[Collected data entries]
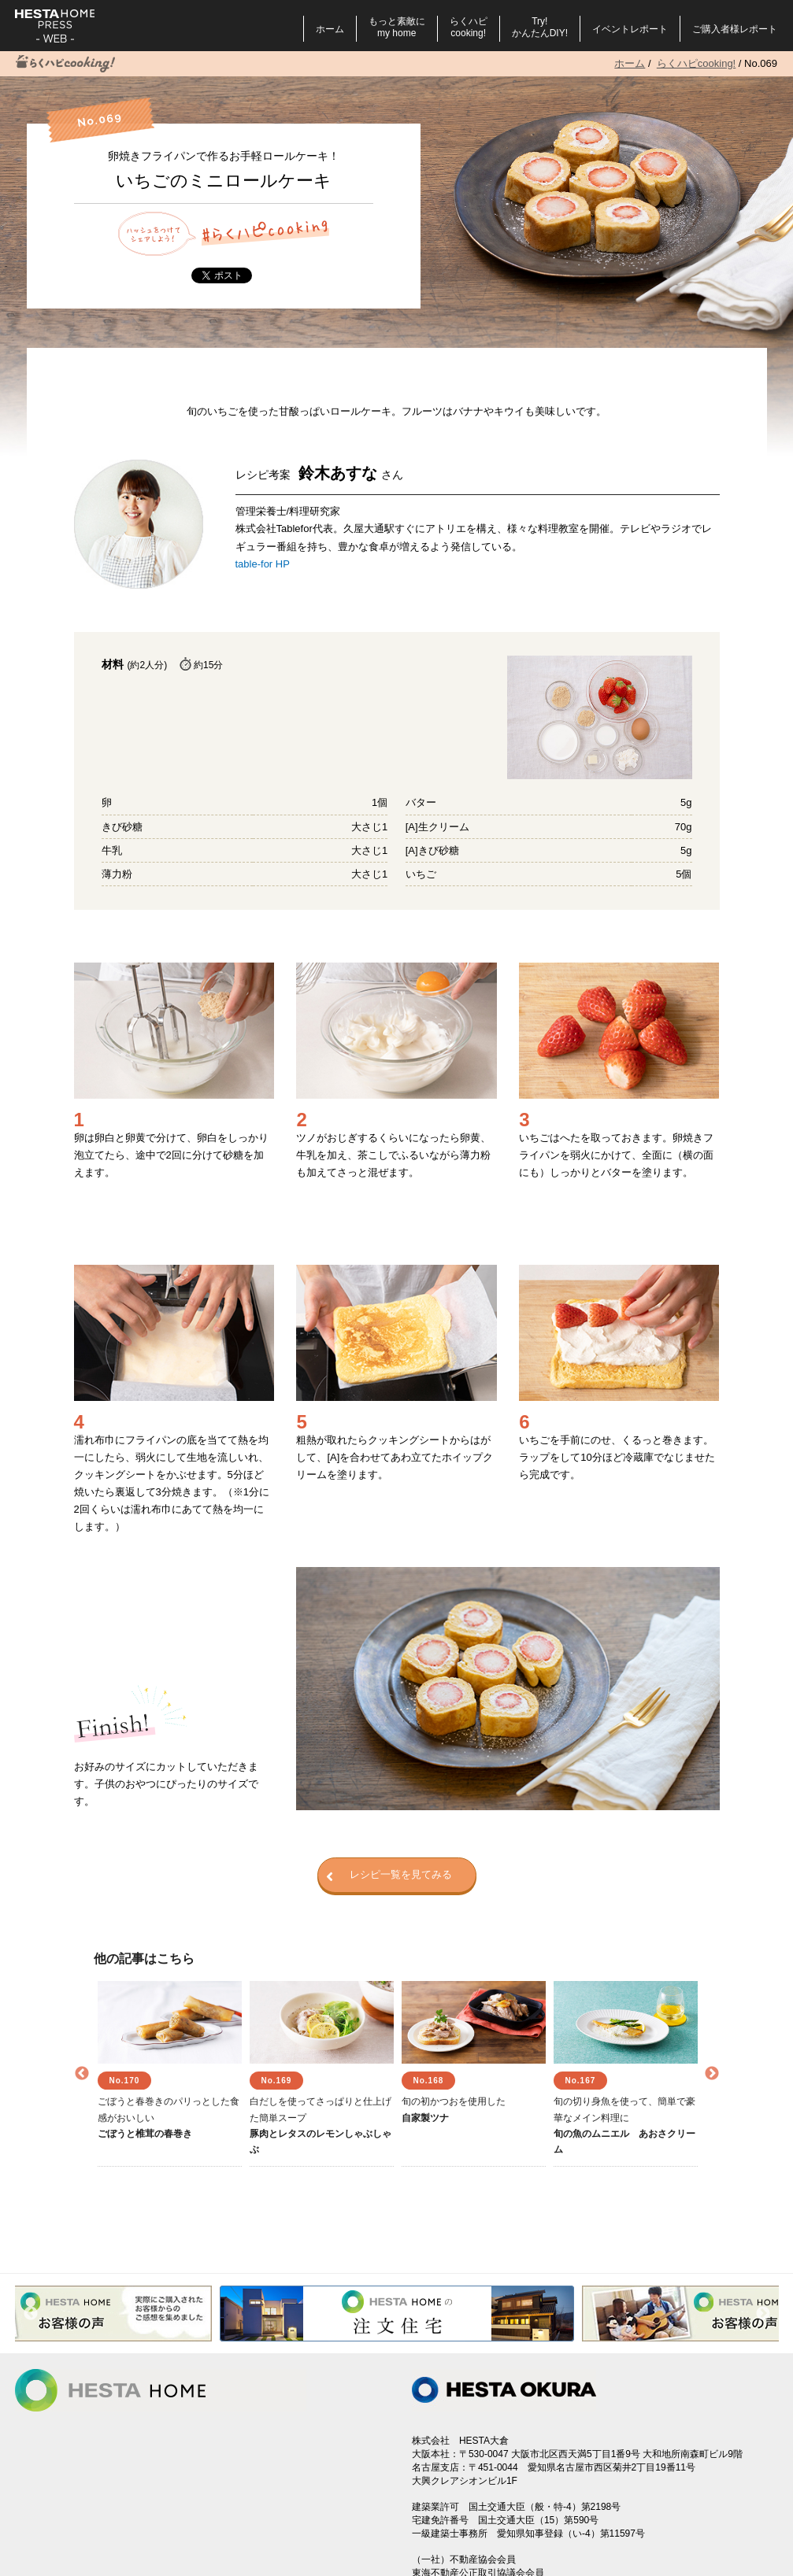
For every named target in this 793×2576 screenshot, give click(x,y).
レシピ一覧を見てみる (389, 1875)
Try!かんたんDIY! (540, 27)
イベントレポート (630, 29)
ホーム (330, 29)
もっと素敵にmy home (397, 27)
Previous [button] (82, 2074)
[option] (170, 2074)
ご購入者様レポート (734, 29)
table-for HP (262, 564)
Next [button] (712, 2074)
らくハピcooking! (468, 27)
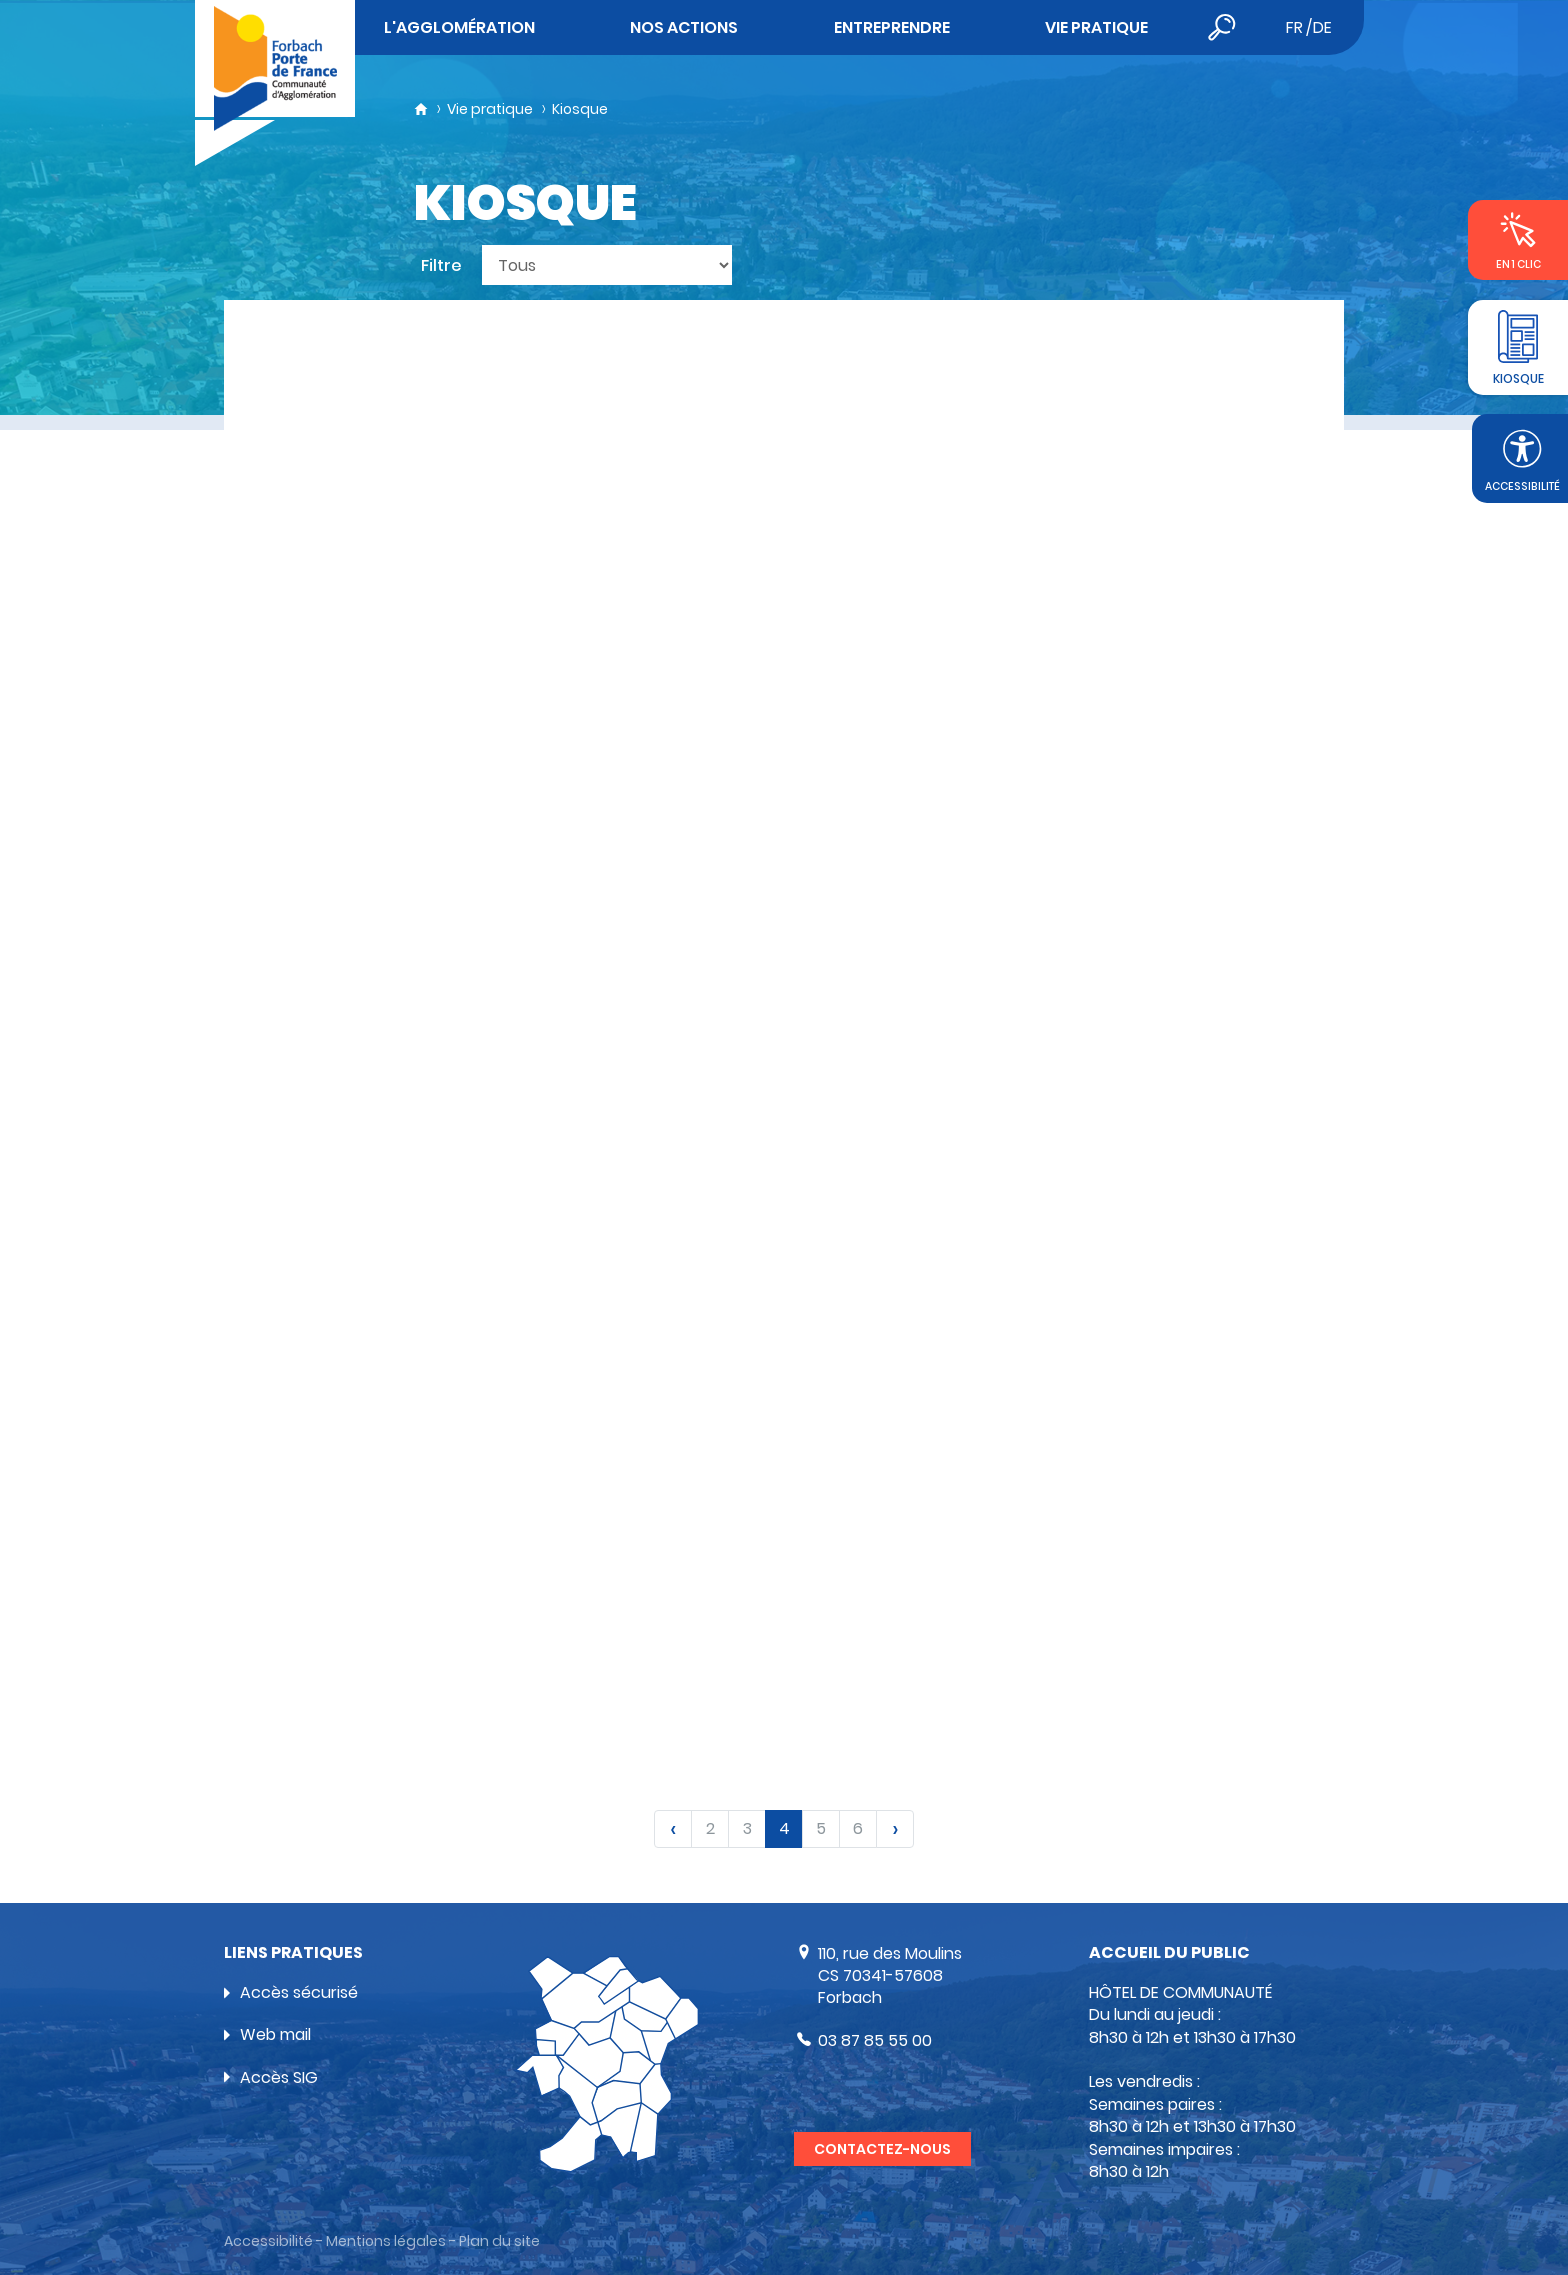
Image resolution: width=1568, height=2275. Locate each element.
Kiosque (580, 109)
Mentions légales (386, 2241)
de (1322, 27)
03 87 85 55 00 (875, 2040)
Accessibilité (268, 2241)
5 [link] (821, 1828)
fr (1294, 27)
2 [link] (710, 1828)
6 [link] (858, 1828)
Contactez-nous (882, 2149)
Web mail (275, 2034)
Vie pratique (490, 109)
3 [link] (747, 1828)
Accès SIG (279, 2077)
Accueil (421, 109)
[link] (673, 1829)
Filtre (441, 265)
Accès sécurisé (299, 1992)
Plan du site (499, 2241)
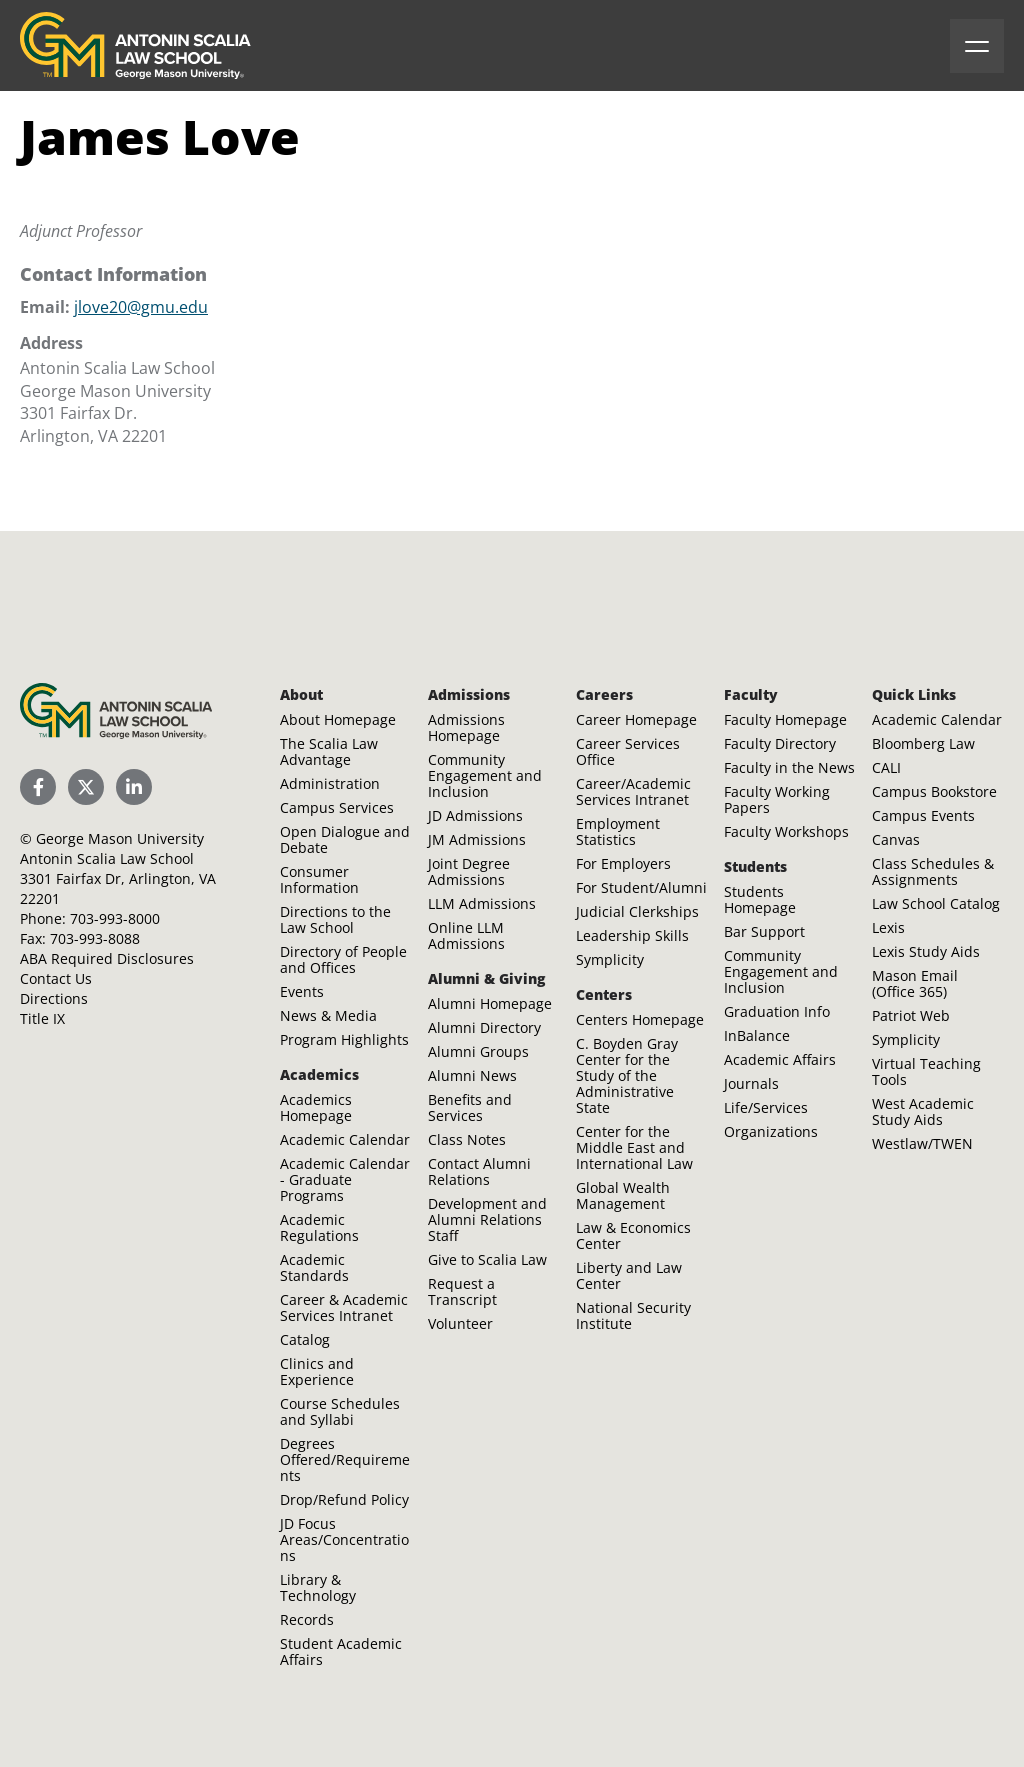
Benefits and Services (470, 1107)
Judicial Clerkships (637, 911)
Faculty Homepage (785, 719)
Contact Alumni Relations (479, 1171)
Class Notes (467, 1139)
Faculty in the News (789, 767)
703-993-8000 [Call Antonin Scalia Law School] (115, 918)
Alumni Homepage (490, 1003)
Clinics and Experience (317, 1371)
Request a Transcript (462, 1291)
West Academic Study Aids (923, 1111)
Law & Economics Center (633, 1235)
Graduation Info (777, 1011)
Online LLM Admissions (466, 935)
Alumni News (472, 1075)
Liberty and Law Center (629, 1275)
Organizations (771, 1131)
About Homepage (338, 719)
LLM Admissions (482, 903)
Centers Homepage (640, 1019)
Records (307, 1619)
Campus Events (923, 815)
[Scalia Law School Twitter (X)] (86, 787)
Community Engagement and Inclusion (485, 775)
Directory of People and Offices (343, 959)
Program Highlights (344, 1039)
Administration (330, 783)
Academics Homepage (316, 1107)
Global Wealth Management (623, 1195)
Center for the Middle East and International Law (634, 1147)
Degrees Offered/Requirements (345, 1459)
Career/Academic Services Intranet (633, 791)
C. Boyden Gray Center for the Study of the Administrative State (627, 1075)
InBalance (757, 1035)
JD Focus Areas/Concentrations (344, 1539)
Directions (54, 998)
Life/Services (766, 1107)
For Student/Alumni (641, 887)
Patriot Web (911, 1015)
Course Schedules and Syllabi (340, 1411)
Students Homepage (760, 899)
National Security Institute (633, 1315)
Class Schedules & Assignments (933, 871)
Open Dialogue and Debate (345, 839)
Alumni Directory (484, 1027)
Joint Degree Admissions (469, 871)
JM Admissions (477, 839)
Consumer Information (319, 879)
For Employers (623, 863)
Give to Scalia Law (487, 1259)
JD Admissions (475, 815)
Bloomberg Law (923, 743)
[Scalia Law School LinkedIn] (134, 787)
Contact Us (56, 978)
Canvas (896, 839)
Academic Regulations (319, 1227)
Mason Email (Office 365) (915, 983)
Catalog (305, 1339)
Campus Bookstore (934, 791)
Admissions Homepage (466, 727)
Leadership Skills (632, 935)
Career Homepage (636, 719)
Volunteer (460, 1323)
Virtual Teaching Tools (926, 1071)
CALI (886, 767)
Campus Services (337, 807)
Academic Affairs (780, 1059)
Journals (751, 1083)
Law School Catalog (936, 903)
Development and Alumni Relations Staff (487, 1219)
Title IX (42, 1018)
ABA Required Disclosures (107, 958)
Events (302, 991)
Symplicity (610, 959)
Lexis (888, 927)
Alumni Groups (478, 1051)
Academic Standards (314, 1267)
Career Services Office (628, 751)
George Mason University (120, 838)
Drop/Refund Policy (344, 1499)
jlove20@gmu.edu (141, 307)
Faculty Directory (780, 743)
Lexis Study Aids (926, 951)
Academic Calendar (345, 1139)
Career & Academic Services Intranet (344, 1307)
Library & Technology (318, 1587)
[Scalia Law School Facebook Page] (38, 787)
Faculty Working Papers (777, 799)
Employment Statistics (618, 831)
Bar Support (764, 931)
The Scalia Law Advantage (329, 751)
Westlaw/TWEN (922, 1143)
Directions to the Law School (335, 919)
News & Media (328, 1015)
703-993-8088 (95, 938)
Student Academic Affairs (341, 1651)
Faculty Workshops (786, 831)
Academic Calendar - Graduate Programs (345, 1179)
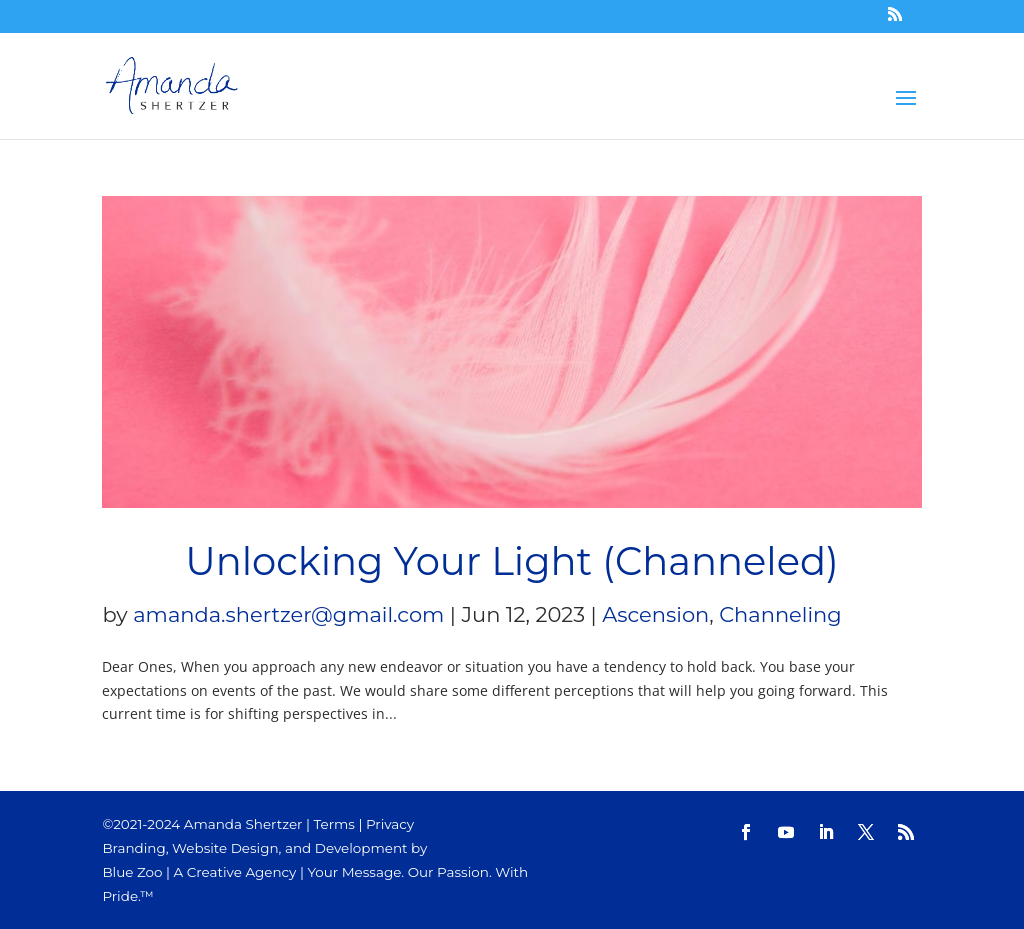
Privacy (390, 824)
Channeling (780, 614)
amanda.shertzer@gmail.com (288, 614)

_Exercise details_. The answer is a number alone: how many lines of the data contain the string "Directions"?

_Problem solution_. 2